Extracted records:
:::::

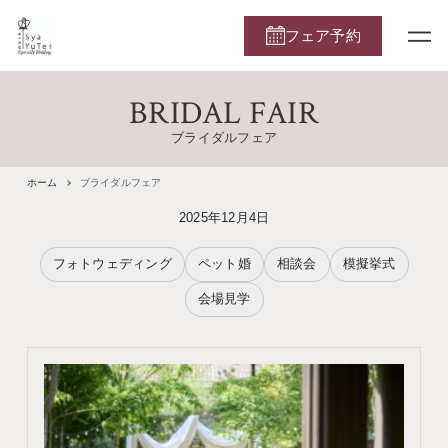
フェア予約
BRIDAL FAIR
ブライダルフェア
ホーム
ブライダルフェア
2025年12月4日
フォトウェディング
ペット婚
相談会
模擬挙式
会場見学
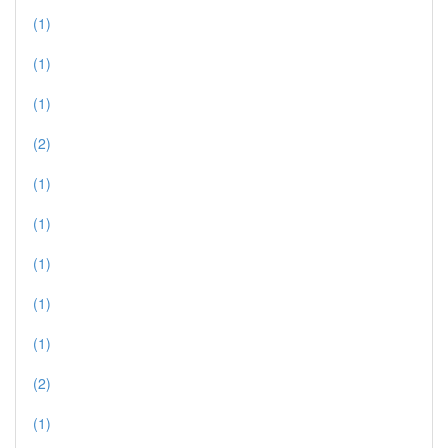
(1)
(1)
(1)
(2)
(1)
(1)
(1)
(1)
(1)
(2)
(1)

:::::

### TASK
The records above are to be transcribed word for word. Skip the images.

### THE ANSWER
フェア予約
BRIDAL FAIR
ブライダルフェア
ホーム
ブライダルフェア
2025年12月4日
フォトウェディング
ペット婚
相談会
模擬挙式
会場見学
(1)
(1)
(1)
(2)
(1)
(1)
(1)
(1)
(1)
(2)
(1)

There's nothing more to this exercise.